Arguably nuclear power has a lesser environmental impact than hydro despite its good reputation as a renewable.

Nuclear is just scary for the average person, even though the world has seen more dams breaking than nuclear reactor faults.

[–] Reannlegge@lemmy.ca 4 points 3 months ago

More people have died for the equivalent amount of power put out for every power creator than nuclear. Nuclear is by far the less dangerous than anything else, however when something goes wrong with nuclear it gets news because of the massive damage.

[–] CanadaPlus@lemmy.sdf.org 2 points 3 months ago* (last edited 3 months ago) (1 children)

Still not dependable for Canadian winters, of course.

In a large, fixed installation, maintaining a constant temperature should be no problem. They might actually have to cool it.

Molten metal batteries are also a technology in consideration for that reason.

[–] blindsight@beehaw.org 2 points 3 months ago (1 children)

Even if the score is kept off, there's the angle of the Sun and cloud cover. There's just less sunlight to be had, even if the panels are kept clear of snow.

Hell, Vancouver Island gets practically no snow at all in many areas, and solar does much worse in its cloudy/rainy season (winter).

[–] CanadaPlus@lemmy.sdf.org 2 points 3 months ago* (last edited 3 months ago)

Yes, per area solar potential isn't always high, so you do need more paneled land for the same thing.

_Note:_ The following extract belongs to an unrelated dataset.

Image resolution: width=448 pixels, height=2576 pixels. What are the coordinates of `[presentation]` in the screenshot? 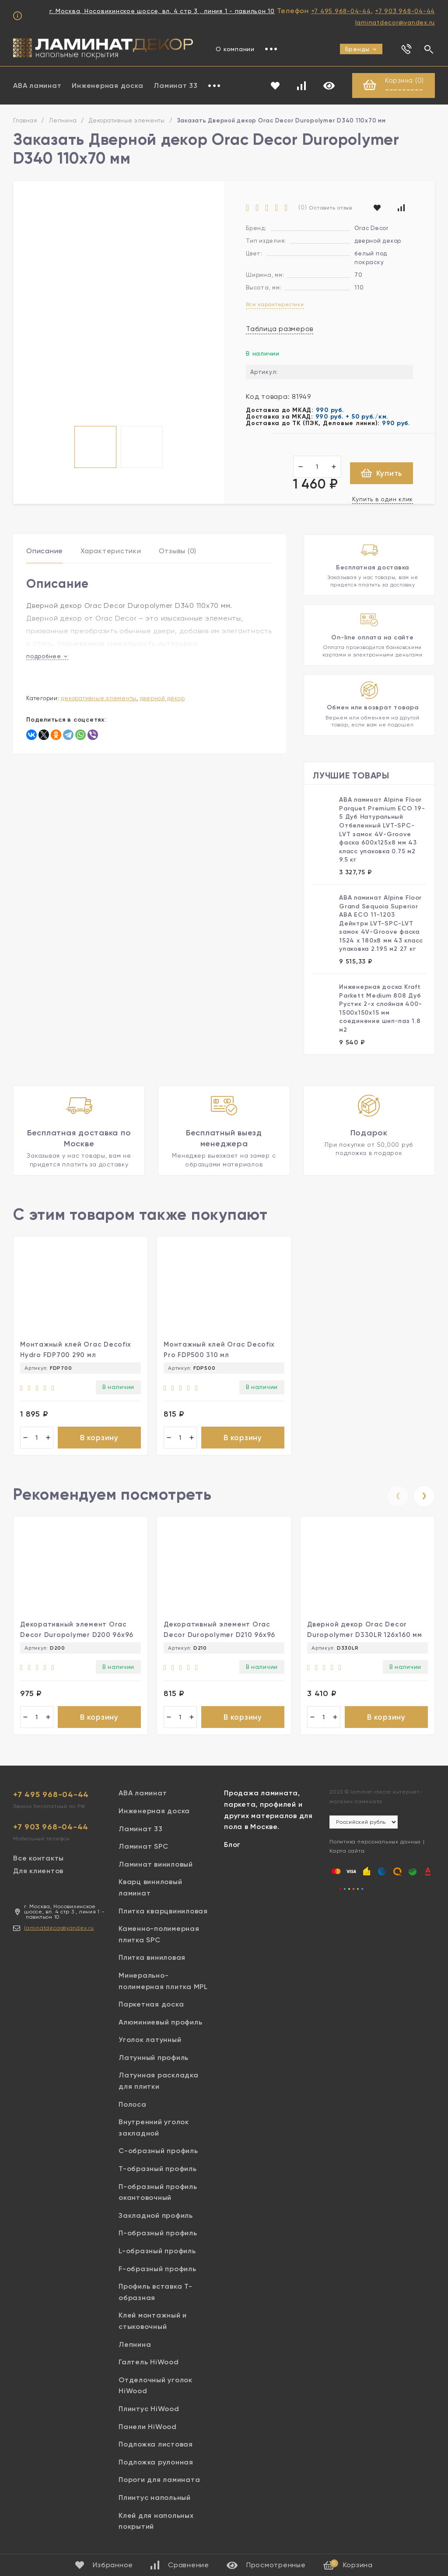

It still comes out cheaper at this point IIRC. On the prairies it's actually comparatively great, solar-loving Germany is more like BC.

In the arctic you'd have to store it for a full season, so they're probably going to stick with other things in the near future, but that's a small share of the population and demand.

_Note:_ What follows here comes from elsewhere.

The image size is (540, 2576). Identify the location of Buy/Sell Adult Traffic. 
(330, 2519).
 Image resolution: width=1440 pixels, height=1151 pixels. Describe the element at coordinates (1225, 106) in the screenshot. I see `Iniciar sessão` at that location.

[–] Reannlegge@lemmy.ca 1 points 3 months ago (1 children)

Meltdown proof

Is not possible, with new reactors it becomes very difficult but with the upgraded uranium it is a near zero but not zero.

[–] blindsight@beehaw.org 3 points 3 months ago (1 children)

Liquid fluoride thorium reactors are designed to be meltdown proof. A fusible plug at the bottom of the reactor melts in the event of a power failure or if temperatures exceed a set limit, draining the fuel into an underground tank for safe storage.

Source

[–] CanadaPlus@lemmy.sdf.org 1 points 3 months ago* (last edited 3 months ago)

And, y'know, it's actually melted from the start.

Like, you could say "accident proof" is impossible, but a meltdown is a very specific thing.